An initiation fee of $1.00 and regular dues assessed at ten cents per
month, funded operations. Any member of the Department that failed to
join the organization within three months after completing his
probationary period in the Uniformed Force, was required to pay an
initiation fee of $5.00, plus the average of all dues and assessments
incurred from the time he was eligible to join. The association met on
the first Wednesday of each month.
Charter
members of the By-Laws Committee were Chester Andrus, Chairman; Harry
Wagner, Henry Zook, Harrison Pike, William Spencer and Nelson Andrews.
The association is believed to have actively functioned until sometime
during the 1940s.
The 1929 City Directory also shows
that Harry Wagner Jr. had joined the Camden Fire Department
and was living at 723 Carman Street
with his wife, Ella "Jane" Wagner. Apparently the
young couple moved into the former Hess house when Mathias Hess
went to live with Harry Jr.'s parents. The 1930 Census shows the
Harry Wagner Jr. family at 723
Carman Street
with
their two children, Harry J. Wagner III and Jane. Mr. and Mrs.
Wagner would reside at the Carman Street
address into the 1960s.
By
1947 Harry Wagner Jr. had been promoted to acting Captain.
This post was soon made permanent, and he continued to rise
through the ranks, as acting Battalion Chief, Battalion Chief,
and District Chief. Early in 1958, upon the retirement of Chief
of Department William Van Pfefferle, Harry J. Wagner Jr.
was appointed as Acting Chief of Department, pending the
confirmation of Edward McDowell by the City Commission. Chief Wagner
resumed his post as District Chief. He retired in the
1960s and moved with his wife to Cape May Courthouse NJ. During
the 1960s and 1970s one "urban renewal" project after another
tore through downtown Camden. The 700 block of Carman Street
literally disappeared, the present Police Administration Building, its
parking and impound lots occupying the land where much of Carman Street
once was.
The
1947 Camden City Directory also shows that his son Harry J.
Wagner III, was also serving as a fire fighter with the Fire Department in Camden.
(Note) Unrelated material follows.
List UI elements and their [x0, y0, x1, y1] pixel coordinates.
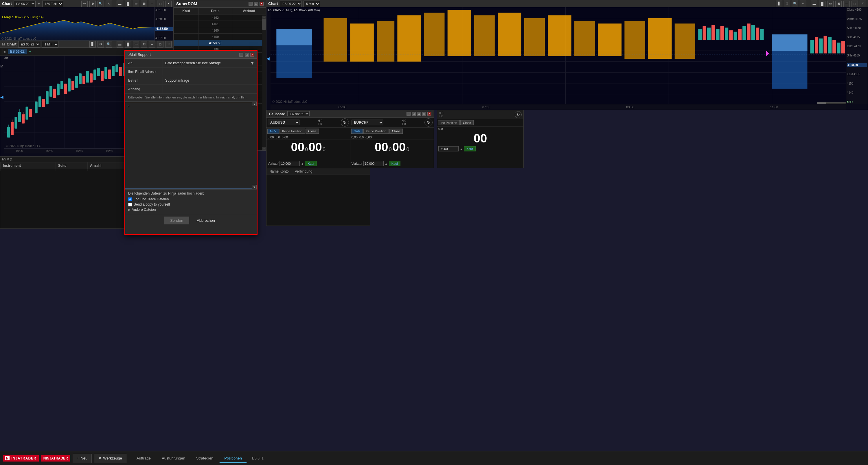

Brother Roy A. Wagner was then the owner of Roy's Tavern,
at 800 Federal Street,
where brothers Phillip and George C. Wagner worked as
bartenders. Roy's Tavern
moved a few years later to
733 Federal Street,
where it remained open into the early 1970s.
Youngest brother
Mathias Wagner managed the Woolworth's store at Broadway and
Federal Street.
Harry
J. Wagner Jr. was last a resident of Cape May NJ, where he passed
away in January of 1980.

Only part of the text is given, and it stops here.